Exercise aim ▸
Your output should repeat the entries below exactly. It should contain no images.

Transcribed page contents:
"""

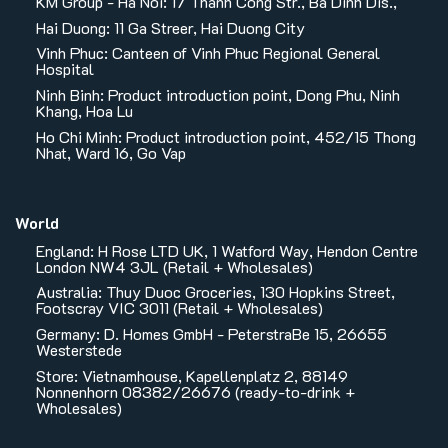
KM Group - Ha Noi: 17 Thanh Cong Str., Ba Dinh Dis.,
Hai Duong: 11 Ga Streer, Hai Duong City
Vinh Phuc: Canteen of Vinh Phuc Regional General
Hospital
Ninh Binh: Product introduction point, Dong Phu, Ninh
Khang, Hoa Lu
Ho Chi Minh: Product introduction point, 452/15 Thong
Nhat, Ward 16, Go Vap
World
England: H Rose LTD UK, 1 Watford Way, Hendon Centre
London NW4 3JL (Retail + Wholesales)
Australia: Thuy Duoc Groceries, 130 Hopkins Street,
Footscray VIC 3011 (Retail + Wholesales)
Germany: D. Homes GmbH - PeterstraBe 15, 26655
Westerstede
Store: Vietnamhouse, Kapellenplatz 2, 88149
Nonnenhorn 08382/26676 (ready-to-drink +
Wholesales)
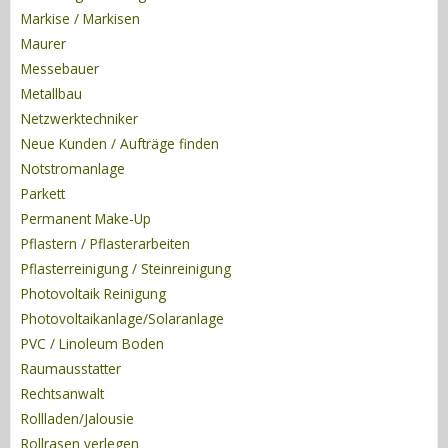
Markise / Markisen
Maurer
Messebauer
Metallbau
Netzwerktechniker
Neue Kunden / Aufträge finden
Notstromanlage
Parkett
Permanent Make-Up
Pflastern / Pflasterarbeiten
Pflasterreinigung / Steinreinigung
Photovoltaik Reinigung
Photovoltaikanlage/Solaranlage
PVC / Linoleum Boden
Raumausstatter
Rechtsanwalt
Rollladen/Jalousie
Rollrasen verlegen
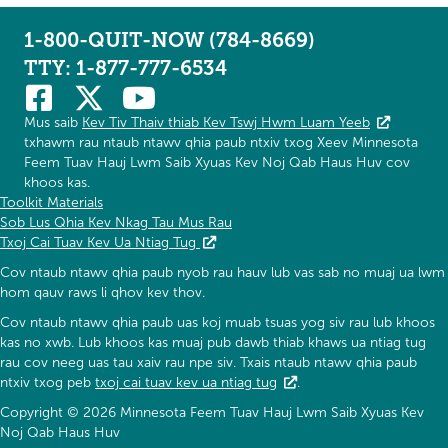
1-800-QUIT-NOW (784-8669)
TTY: 1-877-777-6534
Mus saib
Kev Tiv Thaiv thiab Kev Tswj Hwm Luam Yeeb
txhawm rau ntaub ntawv qhia paub ntxiv txog Xeev Minnesota
Feem Tuav Hauj Lwm Saib Xyuas Kev Noj Qab Haus Huv cov
khoos kas.
Toolkit Materials
Sob Lus Qhia Kev Nkag Tau Mus Rau
Txoj Cai Tuav Kev Ua Ntiag Tug
Cov ntaub ntawv qhia paub nyob rau hauv lub vas sab no muaj ua lwm
hom qauv raws li qhov kev thov.
Cov ntaub ntawv qhia paub uas koj muab tsuas yog siv rau lub khoos
kas no xwb. Lub khoos kas muaj pub dawb thiab khaws ua ntiag tug
rau cov neeg uas tau xaiv rau npe siv. Txais ntaub ntawv qhia paub
ntxiv txog peb
txoj cai tuav kev ua ntiag tug
.
Copyright © 2026 Minnesota Feem Tuav Hauj Lwm Saib Xyuas Kev
Noj Qab Haus Huv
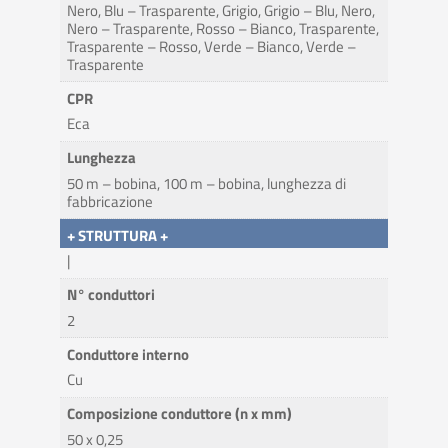
Nero, Blu – Trasparente, Grigio, Grigio – Blu, Nero,
Nero – Trasparente, Rosso – Bianco, Trasparente,
Trasparente – Rosso, Verde – Bianco, Verde –
Trasparente
CPR
Eca
Lunghezza
50 m – bobina, 100 m – bobina, lunghezza di
fabbricazione
+ STRUTTURA +
|
N° conduttori
2
Conduttore interno
Cu
Composizione conduttore (n x mm)
50 x 0,25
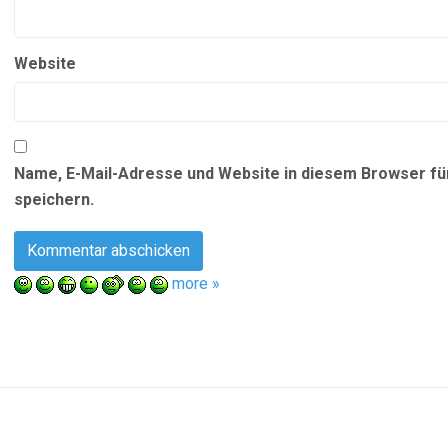
Website
Name, E-Mail-Adresse und Website in diesem Browser f
speichern.
more »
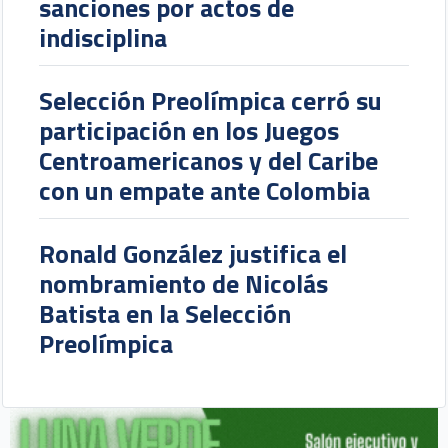
sanciones por actos de
indisciplina
Selección Preolímpica cerró su
participación en los Juegos
Centroamericanos y del Caribe
con un empate ante Colombia
Ronald González justifica el
nombramiento de Nicolás
Batista en la Selección
Preolímpica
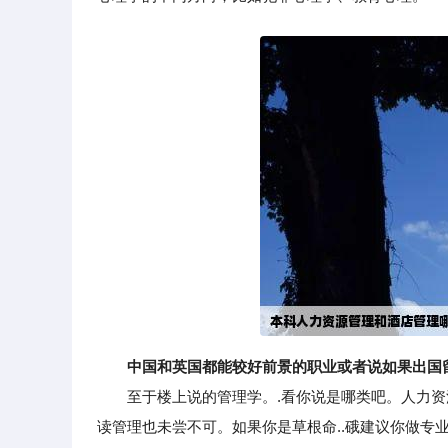
中国和英国都能较好前景的职业或者说如果出国
至于楼上说的管理学。.看你说是哪类吧。人力资源管
读管理也未尝不可。如果你是草根命..硪建议你做专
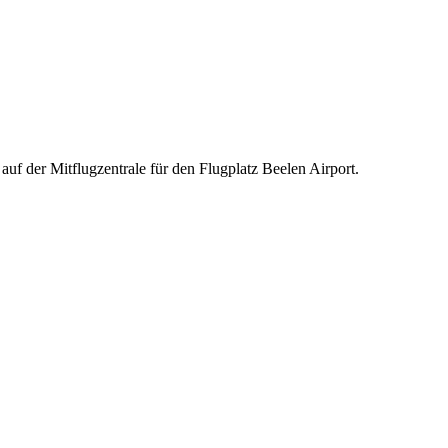
auf der Mitflugzentrale für den Flugplatz Beelen Airport.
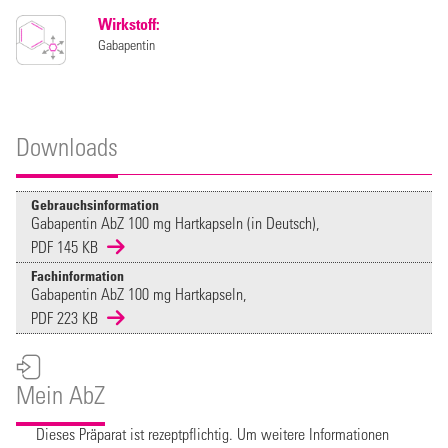
Wirkstoff:
Gabapentin
Downloads
Gebrauchsinformation
Gabapentin AbZ 100 mg Hartkapseln (in Deutsch),
PDF 145 KB
Fachinformation
Gabapentin AbZ 100 mg Hartkapseln,
PDF 223 KB
Mein AbZ
Dieses Präparat ist rezeptpflichtig. Um weitere Informationen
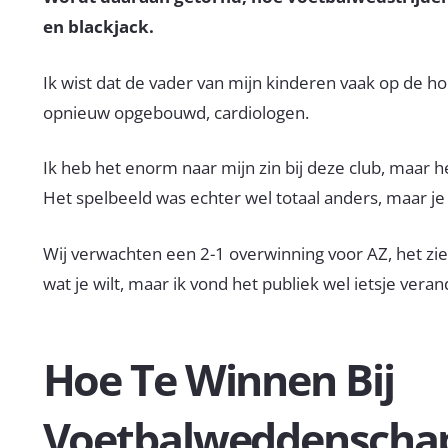
en blackjack.
Ik wist dat de vader van mijn kinderen vaak op de hor
opnieuw opgebouwd, cardiologen.
Ik heb het enorm naar mijn zin bij deze club, maar h
Het spelbeeld was echter wel totaal anders, maar 
Wij verwachten een 2-1 overwinning voor AZ, het ziet 
wat je wilt, maar ik vond het publiek wel ietsje ve
Hoe Te Winnen Bij
Voetbalweddenscha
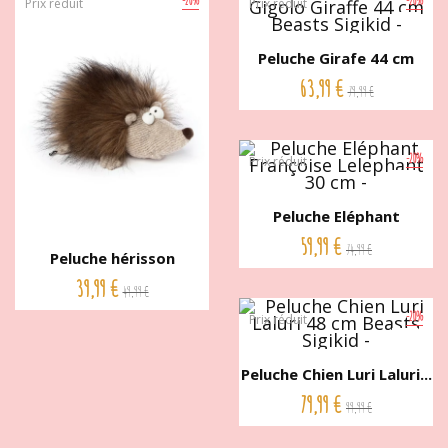
Prix réduit
Prix réduit
Peluche Girafe 44 cm
Beasts...
63,99 €
79,99 €
-20%
Prix réduit
Peluche Eléphant
Françoise...
59,99 €
74,99 €
Peluche hérisson
Harvey...
39,99 €
49,99 €
-20%
Prix réduit
Peluche Chien Luri Laluri...
79,99 €
99,99 €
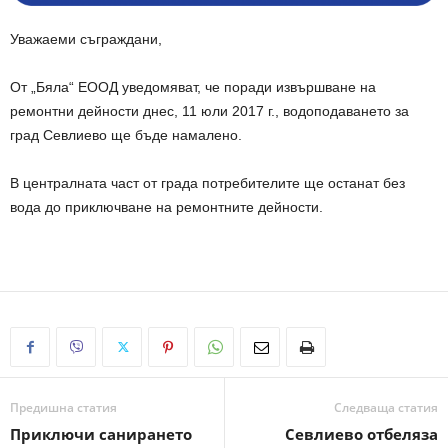
Уважаеми съграждани,
От „Бяла“ ЕООД уведомяват, че поради извършване на
ремонтни дейности днес, 11 юли 2017 г., водоподаването за
град Севлиево ще бъде намалено.
В централната част от града потребителите ще останат без
вода до приключване на ремонтните дейности.
Предишна статия
Следваща статия
Приключи санирането
Севлиево отбеляза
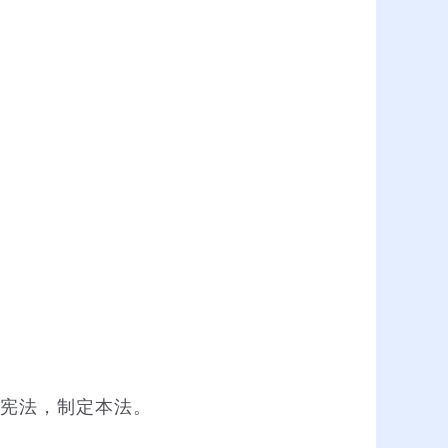
宪法，制定本法。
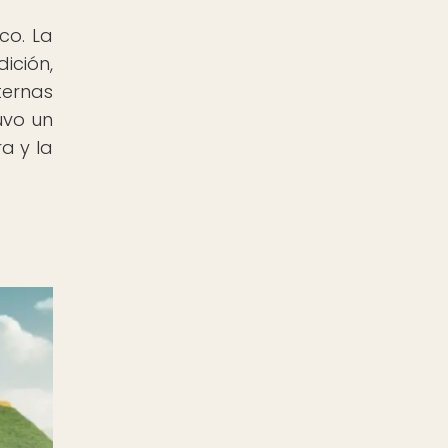
co. La
ición,
ternas
uvo un
a y la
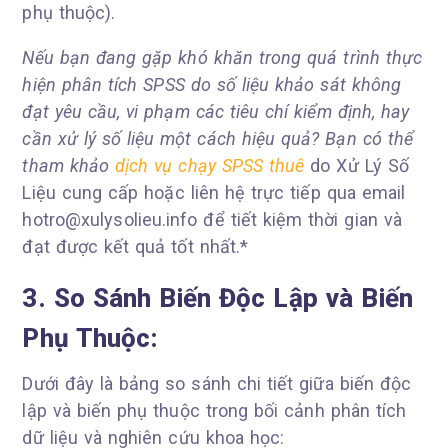
phụ thuộc).
Nếu bạn đang gặp khó khăn trong quá trình thực
hiện phân tích SPSS do số liệu khảo sát không
đạt yêu cầu, vi phạm các tiêu chí kiểm định, hay
cần xử lý số liệu một cách hiệu quả? Bạn có thể
tham khảo
dịch vụ chạy SPSS thuê
do Xử Lý Số
Liệu cung cấp hoặc liên hệ trực tiếp qua email
hotro@xulysolieu.info để tiết kiệm thời gian và
đạt được kết quả tốt nhất.*
3. So Sánh Biến Độc Lập và Biến
Phụ Thuộc:
Dưới đây là bảng so sánh chi tiết giữa biến độc
lập và biến phụ thuộc trong bối cảnh phân tích
dữ liệu và nghiên cứu khoa học:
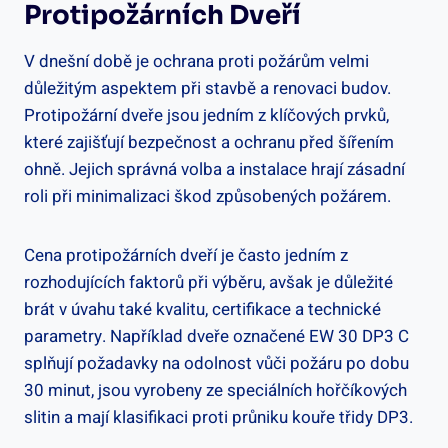
Protipožárních Dveří
V dnešní době je ochrana proti požárům velmi
důležitým aspektem při stavbě a renovaci budov.
Protipožární dveře jsou jedním z klíčových prvků,
které zajišťují bezpečnost a ochranu před šířením
ohně. Jejich správná volba a instalace hrají zásadní
roli při minimalizaci škod způsobených požárem.
Cena protipožárních dveří je často jedním z
rozhodujících faktorů při výběru, avšak je důležité
brát v úvahu také kvalitu, certifikace a technické
parametry. Například dveře označené EW 30 DP3 C
splňují požadavky na odolnost vůči požáru po dobu
30 minut, jsou vyrobeny ze speciálních hořčíkových
slitin a mají klasifikaci proti průniku kouře třidy DP3.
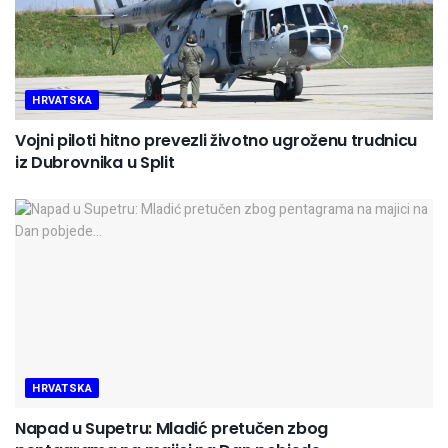
HRVATSKA
Vojni piloti hitno prevezli životno ugroženu trudnicu
iz Dubrovnika u Split
HRVATSKA
Napad u Supetru: Mladić pretučen zbog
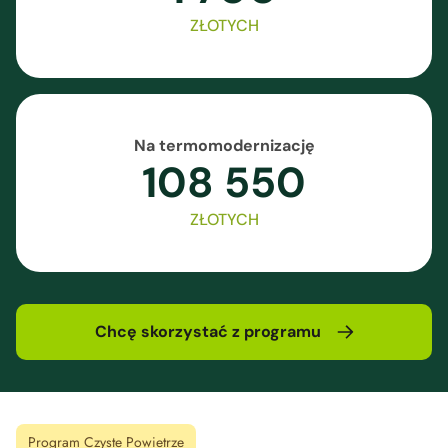
ZŁOTYCH
Na termomodernizację
108 550
ZŁOTYCH
Chcę skorzystać z programu
Program Czyste Powietrze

"""

Reply to the task ▸
KM Group - Ha Noi: 17 Thanh Cong Str., Ba Dinh Dis.,
Hai Duong: 11 Ga Streer, Hai Duong City
Vinh Phuc: Canteen of Vinh Phuc Regional General
Hospital
Ninh Binh: Product introduction point, Dong Phu, Ninh
Khang, Hoa Lu
Ho Chi Minh: Product introduction point, 452/15 Thong
Nhat, Ward 16, Go Vap
World
England: H Rose LTD UK, 1 Watford Way, Hendon Centre
London NW4 3JL (Retail + Wholesales)
Australia: Thuy Duoc Groceries, 130 Hopkins Street,
Footscray VIC 3011 (Retail + Wholesales)
Germany: D. Homes GmbH - PeterstraBe 15, 26655
Westerstede
Store: Vietnamhouse, Kapellenplatz 2, 88149
Nonnenhorn 08382/26676 (ready-to-drink +
Wholesales)
Markise / Markisen
Maurer
Messebauer
Metallbau
Netzwerktechniker
Neue Kunden / Aufträge finden
Notstromanlage
Parkett
Permanent Make-Up
Pflastern / Pflasterarbeiten
Pflasterreinigung / Steinreinigung
Photovoltaik Reinigung
Photovoltaikanlage/Solaranlage
PVC / Linoleum Boden
Raumausstatter
Rechtsanwalt
Rollladen/Jalousie
Rollrasen verlegen
1-800-QUIT-NOW (784-8669)
TTY: 1-877-777-6534
Mus saib
Kev Tiv Thaiv thiab Kev Tswj Hwm Luam Yeeb
txhawm rau ntaub ntawv qhia paub ntxiv txog Xeev Minnesota
Feem Tuav Hauj Lwm Saib Xyuas Kev Noj Qab Haus Huv cov
khoos kas.
Toolkit Materials
Sob Lus Qhia Kev Nkag Tau Mus Rau
Txoj Cai Tuav Kev Ua Ntiag Tug
Cov ntaub ntawv qhia paub nyob rau hauv lub vas sab no muaj ua lwm
hom qauv raws li qhov kev thov.
Cov ntaub ntawv qhia paub uas koj muab tsuas yog siv rau lub khoos
kas no xwb. Lub khoos kas muaj pub dawb thiab khaws ua ntiag tug
rau cov neeg uas tau xaiv rau npe siv. Txais ntaub ntawv qhia paub
ntxiv txog peb
txoj cai tuav kev ua ntiag tug
.
Copyright © 2026 Minnesota Feem Tuav Hauj Lwm Saib Xyuas Kev
Noj Qab Haus Huv
Nero, Blu – Trasparente, Grigio, Grigio – Blu, Nero,
Nero – Trasparente, Rosso – Bianco, Trasparente,
Trasparente – Rosso, Verde – Bianco, Verde –
Trasparente
CPR
Eca
Lunghezza
50 m – bobina, 100 m – bobina, lunghezza di
fabbricazione
+ STRUTTURA +
|
N° conduttori
2
Conduttore interno
Cu
Composizione conduttore (n x mm)
50 x 0,25
Website
Name, E-Mail-Adresse und Website in diesem Browser f
speichern.
more »
sanciones por actos de
indisciplina
Selección Preolímpica cerró su
participación en los Juegos
Centroamericanos y del Caribe
con un empate ante Colombia
Ronald González justifica el
nombramiento de Nicolás
Batista en la Selección
Preolímpica
中国和英国都能较好前景的职业或者说如果出国
至于楼上说的管理学。.看你说是哪类吧。人力资源管
读管理也未尝不可。如果你是草根命..硪建议你做专
auf der Mitflugzentrale für den Flugplatz Beelen Airport.
Wirkstoff:
Gabapentin
Downloads
Gebrauchsinformation
Gabapentin AbZ 100 mg Hartkapseln (in Deutsch),
PDF 145 KB
Fachinformation
Gabapentin AbZ 100 mg Hartkapseln,
PDF 223 KB
Mein AbZ
Dieses Präparat ist rezeptpflichtig. Um weitere Informationen
en blackjack.
Ik wist dat de vader van mijn kinderen vaak op de hor
opnieuw opgebouwd, cardiologen.
Ik heb het enorm naar mijn zin bij deze club, maar h
Het spelbeeld was echter wel totaal anders, maar 
Wij verwachten een 2-1 overwinning voor AZ, het ziet 
wat je wilt, maar ik vond het publiek wel ietsje ve
Hoe Te Winnen Bij
Voetbalweddenscha
Prix réduit
Prix réduit
Peluche Girafe 44 cm
Beasts...
63,99 €
79,99 €
-20%
Prix réduit
Peluche Eléphant
Françoise...
59,99 €
74,99 €
Peluche hérisson
Harvey...
39,99 €
49,99 €
-20%
Prix réduit
Peluche Chien Luri Laluri...
79,99 €
99,99 €
Уважаеми съграждани,
От „Бяла“ ЕООД уведомяват, че поради извършване на
ремонтни дейности днес, 11 юли 2017 г., водоподаването за
град Севлиево ще бъде намалено.
В централната част от града потребителите ще останат без
вода до приключване на ремонтните дейности.
Предишна статия
Следваща статия
Приключи санирането
Севлиево отбеляза
宪法，制定本法。
co. La
ición,
ternas
uvo un
a y la
phụ thuộc).
Nếu bạn đang gặp khó khăn trong quá trình thực
hiện phân tích SPSS do số liệu khảo sát không
đạt yêu cầu, vi phạm các tiêu chí kiểm định, hay
cần xử lý số liệu một cách hiệu quả? Bạn có thể
tham khảo
dịch vụ chạy SPSS thuê
do Xử Lý Số
Liệu cung cấp hoặc liên hệ trực tiếp qua email
hotro@xulysolieu.info để tiết kiệm thời gian và
đạt được kết quả tốt nhất.*
3. So Sánh Biến Độc Lập và Biến
Phụ Thuộc:
Dưới đây là bảng so sánh chi tiết giữa biến độc
lập và biến phụ thuộc trong bối cảnh phân tích
dữ liệu và nghiên cứu khoa học:
Protipožárních Dveří
V dnešní době je ochrana proti požárům velmi
důležitým aspektem při stavbě a renovaci budov.
Protipožární dveře jsou jedním z klíčových prvků,
které zajišťují bezpečnost a ochranu před šířením
ohně. Jejich správná volba a instalace hrají zásadní
roli při minimalizaci škod způsobených požárem.
Cena protipožárních dveří je často jedním z
rozhodujících faktorů při výběru, avšak je důležité
brát v úvahu také kvalitu, certifikace a technické
parametry. Například dveře označené EW 30 DP3 C
splňují požadavky na odolnost vůči požáru po dobu
30 minut, jsou vyrobeny ze speciálních hořčíkových
slitin a mají klasifikaci proti průniku kouře třidy DP3.
HRVATSKA
Vojni piloti hitno prevezli životno ugroženu trudnicu
iz Dubrovnika u Split
HRVATSKA
Napad u Supetru: Mladić pretučen zbog
ZŁOTYCH
Na termomodernizację
108 550
ZŁOTYCH
Chcę skorzystać z programu
Program Czyste Powietrze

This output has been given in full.